А. Долинин - Владимир Набоков: pro et contra T2
В Соединенных Штатах Набоков по-прежнему выдерживал определенную дистанцию, упоминая Блока. Помимо поставленной перед собой задачи отречься от сентиментальных юношеских излияний, возможно, имели место политические соображения: диссоциировать себя не только от двойственного отношения Блока к революции, но и от канонизации его некоторыми кругами эмигрантского сообщества как мученика русской культуры.

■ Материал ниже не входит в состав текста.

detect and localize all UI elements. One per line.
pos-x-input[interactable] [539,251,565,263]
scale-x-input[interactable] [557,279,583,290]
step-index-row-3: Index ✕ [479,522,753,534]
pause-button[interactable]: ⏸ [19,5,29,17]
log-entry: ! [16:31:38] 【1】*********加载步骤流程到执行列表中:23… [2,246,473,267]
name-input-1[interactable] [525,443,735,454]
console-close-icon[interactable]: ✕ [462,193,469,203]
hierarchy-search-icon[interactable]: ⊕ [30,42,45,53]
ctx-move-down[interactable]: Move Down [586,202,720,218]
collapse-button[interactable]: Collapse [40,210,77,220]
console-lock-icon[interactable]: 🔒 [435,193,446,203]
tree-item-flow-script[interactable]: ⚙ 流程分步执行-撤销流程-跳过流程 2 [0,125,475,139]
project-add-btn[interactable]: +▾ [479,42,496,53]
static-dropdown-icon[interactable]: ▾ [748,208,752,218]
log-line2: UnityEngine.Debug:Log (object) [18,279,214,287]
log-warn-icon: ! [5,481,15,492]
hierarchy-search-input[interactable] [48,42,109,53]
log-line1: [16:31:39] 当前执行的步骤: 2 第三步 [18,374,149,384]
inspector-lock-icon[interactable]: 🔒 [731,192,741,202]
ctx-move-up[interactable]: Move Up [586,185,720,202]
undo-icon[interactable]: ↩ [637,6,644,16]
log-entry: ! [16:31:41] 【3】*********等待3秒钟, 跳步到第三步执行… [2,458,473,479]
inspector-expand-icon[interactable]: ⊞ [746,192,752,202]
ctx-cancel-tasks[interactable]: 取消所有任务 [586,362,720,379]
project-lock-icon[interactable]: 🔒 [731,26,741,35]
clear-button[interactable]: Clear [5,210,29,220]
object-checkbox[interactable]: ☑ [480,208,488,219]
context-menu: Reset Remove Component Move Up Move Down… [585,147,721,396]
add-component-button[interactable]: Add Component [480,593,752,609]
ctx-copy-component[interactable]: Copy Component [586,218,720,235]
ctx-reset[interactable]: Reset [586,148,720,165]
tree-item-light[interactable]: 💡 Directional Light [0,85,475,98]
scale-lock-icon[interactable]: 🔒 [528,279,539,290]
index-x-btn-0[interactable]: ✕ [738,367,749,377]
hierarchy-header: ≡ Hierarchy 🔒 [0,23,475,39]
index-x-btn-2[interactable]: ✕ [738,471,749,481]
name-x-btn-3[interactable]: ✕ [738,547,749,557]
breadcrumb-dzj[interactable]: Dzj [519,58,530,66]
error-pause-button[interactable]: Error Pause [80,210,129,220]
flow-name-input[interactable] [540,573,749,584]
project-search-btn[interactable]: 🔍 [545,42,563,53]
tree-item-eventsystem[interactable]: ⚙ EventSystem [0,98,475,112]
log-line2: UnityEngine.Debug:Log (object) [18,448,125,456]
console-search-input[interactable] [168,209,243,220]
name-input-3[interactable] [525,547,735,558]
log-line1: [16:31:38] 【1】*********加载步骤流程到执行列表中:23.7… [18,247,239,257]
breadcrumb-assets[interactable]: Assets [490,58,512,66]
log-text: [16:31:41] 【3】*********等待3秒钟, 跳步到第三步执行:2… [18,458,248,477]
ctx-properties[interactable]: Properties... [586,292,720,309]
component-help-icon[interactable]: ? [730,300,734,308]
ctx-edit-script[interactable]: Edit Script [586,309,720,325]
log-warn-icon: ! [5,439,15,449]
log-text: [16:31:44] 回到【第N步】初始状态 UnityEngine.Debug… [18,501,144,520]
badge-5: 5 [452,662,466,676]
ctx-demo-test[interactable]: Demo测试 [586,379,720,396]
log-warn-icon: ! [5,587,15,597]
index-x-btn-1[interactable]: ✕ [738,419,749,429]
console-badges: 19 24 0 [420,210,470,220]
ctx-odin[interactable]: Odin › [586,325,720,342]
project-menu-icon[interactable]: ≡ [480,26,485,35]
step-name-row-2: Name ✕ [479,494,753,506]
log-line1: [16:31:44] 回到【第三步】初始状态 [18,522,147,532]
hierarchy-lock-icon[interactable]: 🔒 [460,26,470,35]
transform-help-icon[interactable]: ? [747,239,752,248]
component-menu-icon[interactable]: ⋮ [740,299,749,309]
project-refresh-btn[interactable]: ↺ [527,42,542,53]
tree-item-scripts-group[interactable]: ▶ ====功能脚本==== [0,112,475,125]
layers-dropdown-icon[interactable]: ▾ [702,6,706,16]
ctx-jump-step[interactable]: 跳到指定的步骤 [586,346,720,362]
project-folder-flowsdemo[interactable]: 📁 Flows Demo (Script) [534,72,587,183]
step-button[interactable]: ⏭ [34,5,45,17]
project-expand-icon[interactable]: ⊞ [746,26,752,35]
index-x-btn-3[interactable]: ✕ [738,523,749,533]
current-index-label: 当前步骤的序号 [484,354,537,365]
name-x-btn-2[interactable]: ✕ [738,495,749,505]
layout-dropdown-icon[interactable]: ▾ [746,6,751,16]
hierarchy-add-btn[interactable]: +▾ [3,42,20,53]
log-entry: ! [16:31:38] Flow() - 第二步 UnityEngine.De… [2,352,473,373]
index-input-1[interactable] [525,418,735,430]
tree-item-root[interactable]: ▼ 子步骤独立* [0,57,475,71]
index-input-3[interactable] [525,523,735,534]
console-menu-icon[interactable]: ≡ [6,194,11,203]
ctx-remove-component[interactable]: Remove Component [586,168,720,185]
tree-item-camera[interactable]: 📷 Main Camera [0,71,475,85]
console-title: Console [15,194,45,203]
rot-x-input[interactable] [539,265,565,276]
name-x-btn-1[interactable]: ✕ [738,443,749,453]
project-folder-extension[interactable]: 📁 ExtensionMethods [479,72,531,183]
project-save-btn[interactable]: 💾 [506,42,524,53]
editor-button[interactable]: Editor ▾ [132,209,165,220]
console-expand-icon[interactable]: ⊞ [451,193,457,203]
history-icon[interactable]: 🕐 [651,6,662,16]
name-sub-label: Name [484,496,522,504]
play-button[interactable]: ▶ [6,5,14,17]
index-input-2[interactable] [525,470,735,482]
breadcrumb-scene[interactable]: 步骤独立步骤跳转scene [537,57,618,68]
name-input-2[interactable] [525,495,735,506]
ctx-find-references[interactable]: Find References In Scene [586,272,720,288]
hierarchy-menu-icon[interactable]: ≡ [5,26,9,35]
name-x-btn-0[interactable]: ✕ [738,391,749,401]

Разъяснительный комментарий можно найти в обзоре антологии русской литературы под редакцией Б. Дж. Герни:
«Массив блоковской поэзии — это гетерогенная смесь скрипок и пошлятины. Он был превосходным поэтом с кашей в голове. То темное и глубинно реакционное, что было в нем (порой сродни политическим статьям Достоевского), туманная и мрачная перспектива с пылающим костром из книг в конце увела его прочь от его гениальности, как только он начал думать. Исконные коммунисты совершенно справедливо не принимали его всерьез. Его поэма „Двенадцать“ — провал, и неудивительно, что один советский критик заметил по поводу ее несуразного финала: „Едва ли стоило карабкаться на вершину нашей горы, чтобы нахлобучить сверху средневековую раку“».[117]
Эти оговорки, однако, не помешали Набокову включить стихи Блока, в том числе «Двенадцать», в курс русской литературы, сопроводив собственными переводами, равно как и чтение лекций о нем эмигрантской публике, как в довоенном Берлине. Были, как уже говорилось, планы опубликовать эти переводы, но проект не нашел своего воплощения.[118] Отношение к Блоку, к которому пришел в итоге Набоков, можно объяснить, если сравнить второе стихотворение, написанное вскоре после смерти Блока в 1921 году, и суждение, высказанное им в письме Эдмунду Уилсону в 1943 году. Стихотворение «На смерть Блока» начинается взволнованными строчками, которые Струве назвал «безвкусными и претенциозными», но которые наглядно демонстрируют интересующемуся тем, как развивался шаблон литературных предпочтений, что «четыре ангела-хранителя» русской поэзии уже прочно стоят на своих местах:[119]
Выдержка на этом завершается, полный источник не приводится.